- Court: Supreme Court of the United Kingdom
- Decided: 1 February 2011
- Citation: [2011] UKSC 5
- Transcript: press summary

Court membership
- Judges sitting: Lord Mance, Lord Collins, Lord Clarke, Lord Dyson, Lord Saville

= GPS Inc v Syarikat Takaful Malaysia Berhad =

GPS Inc. v Syarikat Takaful Malaysia Berhad is a 2011 decision of the Supreme Court of the United Kingdom on marine insurance and the law of carriage of goods by sea. The case addresses issues of "causa proxima" and the extent of any alleged "warranty of seaworthiness of cargo".

The case concerned an oil rig which was being transported by sea on a barge from Galveston, Texas, to Malaysia.. The weather at the time was normal and unexceptional. The rig was a platform with legs some 300 feet long, and when in situ, the legs would reach down to the ocean bed. While on the barge, the legs were extended 300 feet into the air. During the voyage, one leg broke off, and shortly after all the other legs broke too. It was later determined that the loss of the legs resulted from metal fatigue caused by related stress caused by the motion of the waves.

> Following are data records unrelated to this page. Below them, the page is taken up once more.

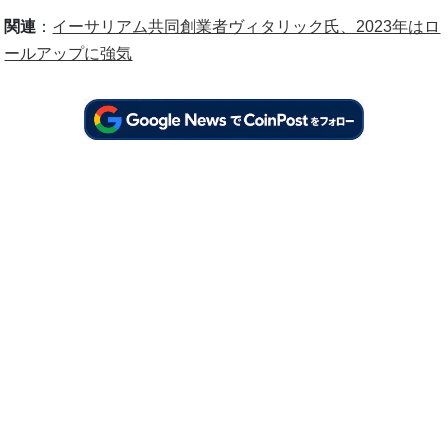
関連
：
イーサリアム共同創業者ヴィタリック氏、2023年はロ
ールアップに強気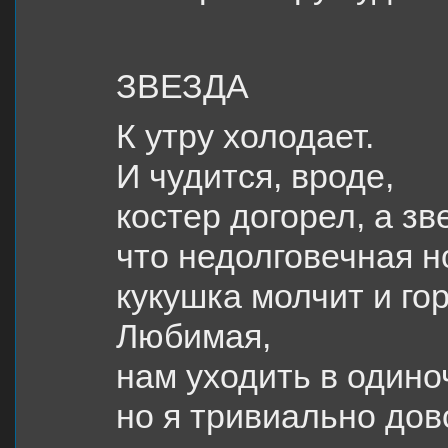
ЗВЕЗДА
К утру холодает.
И чудится, вроде,
костер догорел, а зв
что недолговечная н
кукушка молчит и го
Любимая,
нам уходить в одиноч
но я тривиально дов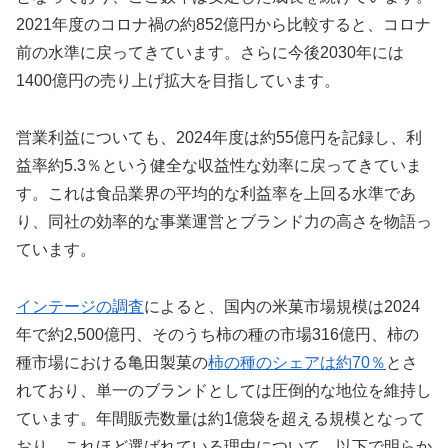
2021年度のコロナ禍の約852億円から比較すると、コロナ
前の水準に戻ってきています。さらに今後2030年には
1400億円の売り上げ拡大を目指しています。
営業利益についても、2024年度は約55億円を記録し、利
益率約5.3％という健全な収益性な効率に戻ってきていま
す。これは食品業界の平均的な利益率を上回る水準であ
り、同社の効率的な事業運営とブランド力の高さを物語っ
ています。
インテージの調査
によると、国内の米菓市場規模は2024
年で約2,500億円、そのうち柿の種の市場316億円、柿の
種市場における亀田製菓の
柿の種のシェアは約70％
とさ
れており、単一のブランドとしては圧倒的な地位を維持し
ています。年間販売数量は約1億袋を超える規模となって
おり、これほど選ばれている理由について、以下で明らか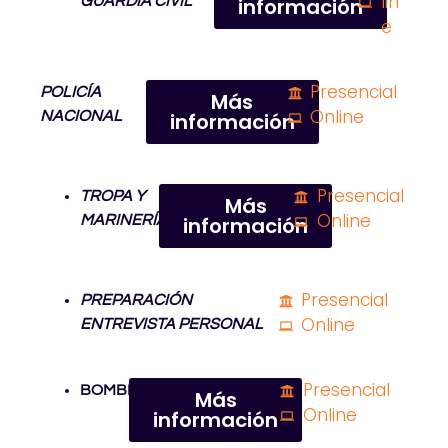
lin
GUARDIA CIVIL
información
e
Presencial
POLICÍA
Más
Online
NACIONAL
información
Presencial
TROPA Y
Más
Online
MARINERÍA
información
Presencial
PREPARACIÓN
Online
ENTREVISTA PERSONAL
Presencial
BOMBEROS
Más
Online
información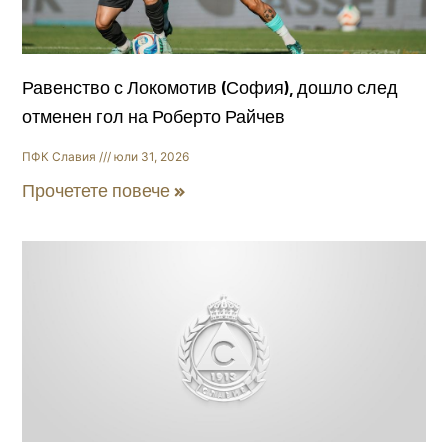
Равенство с Локомотив (София), дошло след
отменен гол на Роберто Райчев
ПФК Славия
юли 31, 2026
Прочетете повече »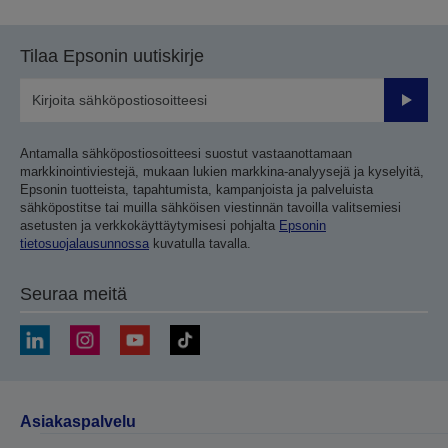
Tilaa Epsonin uutiskirje
Lähetä
Antamalla sähköpostiosoitteesi suostut vastaanottamaan
markkinointiviestejä, mukaan lukien markkina-analyysejä ja kyselyitä,
Epsonin tuotteista, tapahtumista, kampanjoista ja palveluista
sähköpostitse tai muilla sähköisen viestinnän tavoilla valitsemiesi
asetusten ja verkkokäyttäytymisesi pohjalta
Epsonin
tietosuojalausunnossa
kuvatulla tavalla.
Seuraa meitä
Asiakaspalvelu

The insurers argued that the proximate cause ("causa proxima") was "Inherent Vice" of the cargo, for which they would not be liable. Lord Diplock's definition of "Inherent Vice" in Soya GmbH Mainz Kommanditgesellschaft v White was acknowledged by both parties. The insurers cited and relied on Mayban General Insurance v Alstom Power Plants. Mayban had held that goods tendered for shipment had to be capable of withstanding the forces that they could ordinarily be expected to encounter during the voyage. The court held that Mayan was wrongly decided as, if it were to stand, it would wrongly reduce the scope of cargo insurance cover to loss through perils of the sea that was "exceptional, unforeseen or unforeseeable".

In summary, the Lords held that the loss was fortuitous, that the causa proxima was not "Inherent Vice", but that the true proximate cause was a "Peril of the Sea". Accordingly, the insurers were liable to indemnify the assured for their loss.

- Since the loss was caused by a peril of the sea, the carriers would not be liable (via their P&I Club) under the Hague or Hague-Visby Rules.
- The full name of GPS Inc is Global Process Systems Inc.